◆ Description of the task: Keep the pictures out. Restate the entries below word for word.

[Stored data]

___

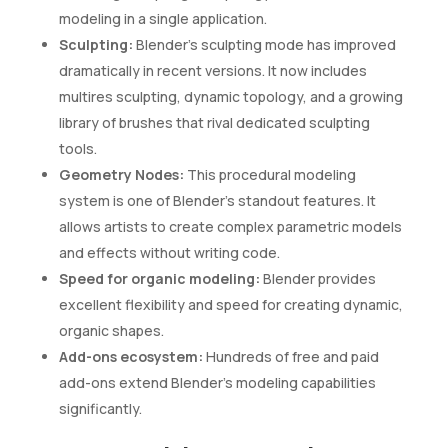
modeling in a single application.
Sculpting:
Blender’s sculpting mode has improved
dramatically in recent versions. It now includes
multires sculpting, dynamic topology, and a growing
library of brushes that rival dedicated sculpting
tools.
Geometry Nodes:
This procedural modeling
system is one of Blender’s standout features. It
allows artists to create complex parametric models
and effects without writing code.
Speed for organic modeling:
Blender provides
excellent flexibility and speed for creating dynamic,
organic shapes.
Add-ons ecosystem:
Hundreds of free and paid
add-ons extend Blender’s modeling capabilities
significantly.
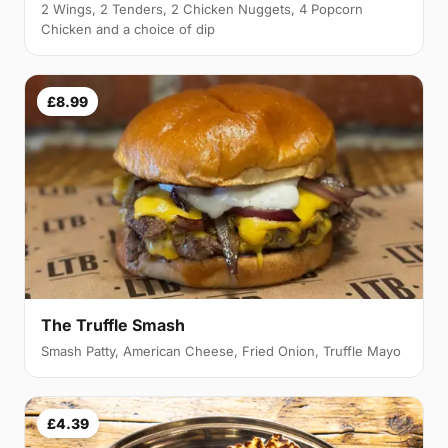
2 Wings, 2 Tenders, 2 Chicken Nuggets, 4 Popcorn
Chicken and a choice of dip
£8.99
The Truffle Smash
Smash Patty, American Cheese, Fried Onion, Truffle Mayo
£4.39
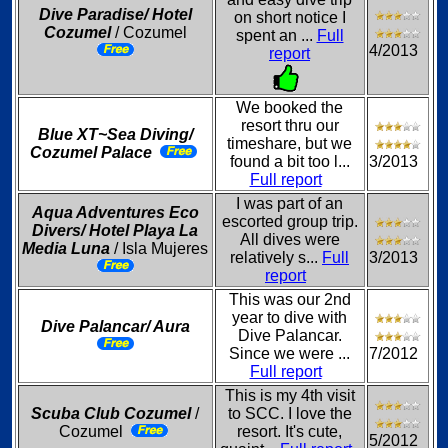
Dive Paradise/ Hotel
on short notice I
Cozumel
/ Cozumel
spent an ...
Full
4/2013
report
We booked the
resort thru our
Blue XT~Sea Diving/
timeshare, but we
Cozumel Palace
found a bit too l...
3/2013
Full report
I was part of an
Aqua Adventures Eco
escorted group trip.
Divers/ Hotel Playa La
All dives were
Media Luna
/ Isla Mujeres
relatively s...
Full
3/2013
report
This was our 2nd
year to dive with
Dive Palancar/ Aura
Dive Palancar.
Since we were ...
7/2012
Full report
This is my 4th visit
Scuba Club Cozumel
/
to SCC. I love the
Cozumel
resort. It's cute,
5/2012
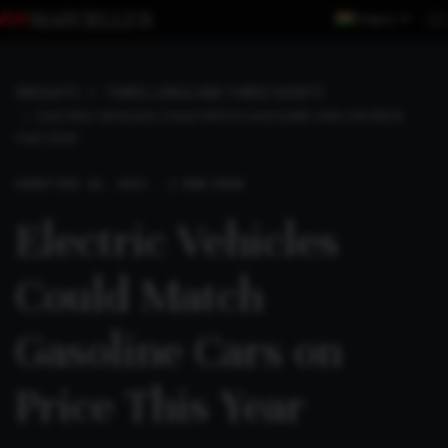
Region
INSIGHTS
THREE LONGS AND THREE SHORTS
ELECTRIC VEHICLES COULD MATCH GASOLINE CARS ON PRICE
THIS YEAR
SHORT
FEB 26, 2023 . 2 MIN READ
Electric Vehicles
Could Match
Gasoline Cars on
Price This Year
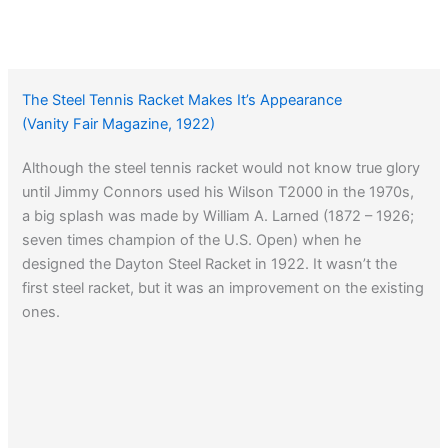
The Steel Tennis Racket Makes It’s Appearance
(Vanity Fair Magazine, 1922)
Although the steel tennis racket would not know true glory
until Jimmy Connors used his Wilson T2000 in the 1970s,
a big splash was made by William A. Larned (1872 – 1926;
seven times champion of the U.S. Open) when he
designed the Dayton Steel Racket in 1922. It wasn’t the
first steel racket, but it was an improvement on the existing
ones.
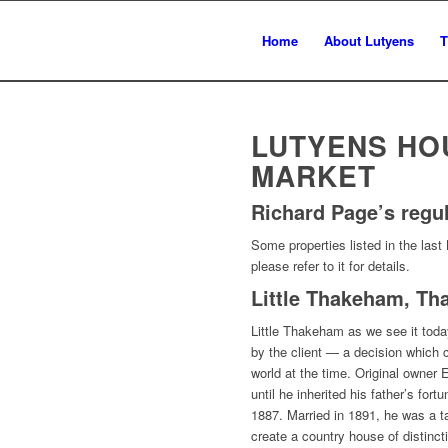
Home
About Lutyens
T
LUTYENS HO
MARKET
Richard Page’s regu
Some properties listed in the last 
please refer to it for details.
Little Thakeham, T
Little Thakeham as we see it toda
by the client — a decision which ca
world at the time. Original owne
until he inherited his father’s for
1887. Married in 1891, he was a 
create a country house of distinc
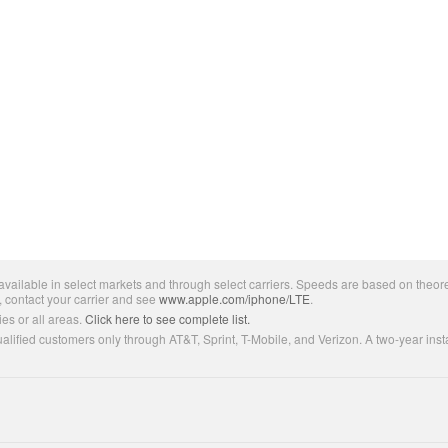
ailable in select markets and through select carriers. Speeds are based on theore
, contact your carrier and see
www.apple.com/iphone/LTE
.
es or all areas.
Click here to see complete list.
lified customers only through AT&T, Sprint, T-Mobile, and Verizon. A two-year inst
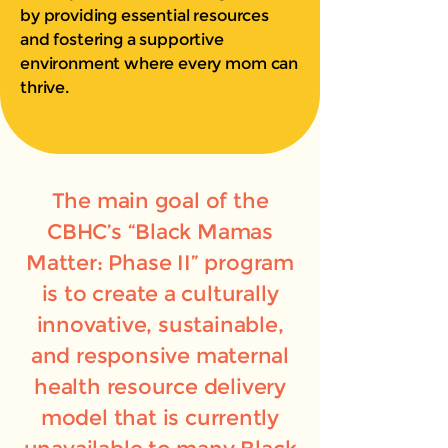
by providing essential resources
and fostering a supportive
environment where every mom can
thrive.
The main goal of the
CBHC’s “Black Mamas
Matter: Phase II” program
is to create a culturally
innovative, sustainable,
and responsive maternal
health resource delivery
model that is currently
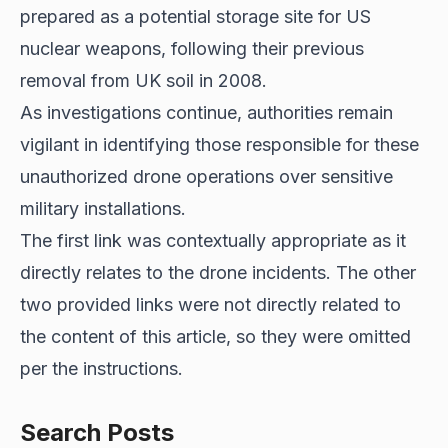
prepared as a potential storage site for US
nuclear weapons, following their previous
removal from UK soil in 2008.
As investigations continue, authorities remain
vigilant in identifying those responsible for these
unauthorized drone operations over sensitive
military installations.
The first link was contextually appropriate as it
directly relates to the drone incidents. The other
two provided links were not directly related to
the content of this article, so they were omitted
per the instructions.
Search Posts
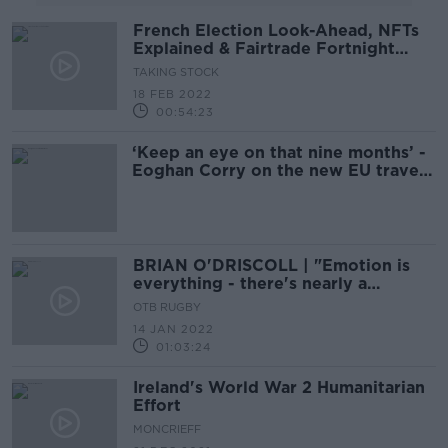
French Election Look-Ahead, NFTs
Explained & Fairtrade Fortnight
2022
TAKING STOCK
18 FEB 2022
00:54:23
‘Keep an eye on that nine months’ -
Eoghan Corry on the new EU travel
rules
BRIAN O'DRISCOLL | "Emotion is
everything - there's nearly a
flatline" | JVG, Champions Cup
OTB RUGBY
preview & the wrong CEO?
14 JAN 2022
01:03:24
Ireland's World War 2 Humanitarian
Effort
MONCRIEFF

___

◆ Response box:
modeling in a single application.
Sculpting:
Blender’s sculpting mode has improved
dramatically in recent versions. It now includes
multires sculpting, dynamic topology, and a growing
library of brushes that rival dedicated sculpting
tools.
Geometry Nodes:
This procedural modeling
system is one of Blender’s standout features. It
allows artists to create complex parametric models
and effects without writing code.
Speed for organic modeling:
Blender provides
excellent flexibility and speed for creating dynamic,
organic shapes.
Add-ons ecosystem:
Hundreds of free and paid
add-ons extend Blender’s modeling capabilities
significantly.
2 Wings, 2 Tenders, 2 Chicken Nuggets, 4 Popcorn
Chicken and a choice of dip
£8.99
The Truffle Smash
Smash Patty, American Cheese, Fried Onion, Truffle Mayo
£4.39
Dive Paradise/ Hotel
on short notice I
Cozumel
/ Cozumel
spent an ...
Full
4/2013
report
We booked the
resort thru our
Blue XT~Sea Diving/
timeshare, but we
Cozumel Palace
found a bit too l...
3/2013
Full report
I was part of an
Aqua Adventures Eco
escorted group trip.
Divers/ Hotel Playa La
All dives were
Media Luna
/ Isla Mujeres
relatively s...
Full
3/2013
report
This was our 2nd
year to dive with
Dive Palancar/ Aura
Dive Palancar.
Since we were ...
7/2012
Full report
This is my 4th visit
Scuba Club Cozumel
/
to SCC. I love the
Cozumel
resort. It's cute,
5/2012
Region
INSIGHTS
THREE LONGS AND THREE SHORTS
ELECTRIC VEHICLES COULD MATCH GASOLINE CARS ON PRICE
THIS YEAR
SHORT
FEB 26, 2023 . 2 MIN READ
Electric Vehicles
Could Match
Gasoline Cars on
Price This Year
The Steel Tennis Racket Makes It’s Appearance
(Vanity Fair Magazine, 1922)
Although the steel tennis racket would not know true glory
until Jimmy Connors used his Wilson T2000 in the 1970s,
a big splash was made by William A. Larned (1872 – 1926;
seven times champion of the U.S. Open) when he
designed the Dayton Steel Racket in 1922. It wasn’t the
first steel racket, but it was an improvement on the existing
ones.
Home
About Lutyens
T
LUTYENS HO
MARKET
Richard Page’s regu
Some properties listed in the last 
please refer to it for details.
Little Thakeham, T
Little Thakeham as we see it toda
by the client — a decision which ca
world at the time. Original owne
until he inherited his father’s for
1887. Married in 1891, he was a 
create a country house of distinc
ailable in select markets and through select carriers. Speeds are based on theore
, contact your carrier and see
www.apple.com/iphone/LTE
.
es or all areas.
Click here to see complete list.
lified customers only through AT&T, Sprint, T-Mobile, and Verizon. A two-year inst
by providing essential resources
and fostering a supportive
environment where every mom can
thrive.
The main goal of the
CBHC’s “Black Mamas
Matter: Phase II” program
is to create a culturally
innovative, sustainable,
and responsive maternal
health resource delivery
model that is currently
prepared as a potential storage site for US
nuclear weapons, following their previous
removal from UK soil in 2008.
As investigations continue, authorities remain
vigilant in identifying those responsible for these
unauthorized drone operations over sensitive
military installations.
The first link was contextually appropriate as it
directly relates to the drone incidents. The other
two provided links were not directly related to
the content of this article, so they were omitted
per the instructions.
Search Posts
French Election Look-Ahead, NFTs
Explained & Fairtrade Fortnight
2022
TAKING STOCK
18 FEB 2022
00:54:23
‘Keep an eye on that nine months’ -
Eoghan Corry on the new EU travel
rules
BRIAN O'DRISCOLL | "Emotion is
everything - there's nearly a
flatline" | JVG, Champions Cup
OTB RUGBY
preview & the wrong CEO?
14 JAN 2022
01:03:24
Ireland's World War 2 Humanitarian
Effort
MONCRIEFF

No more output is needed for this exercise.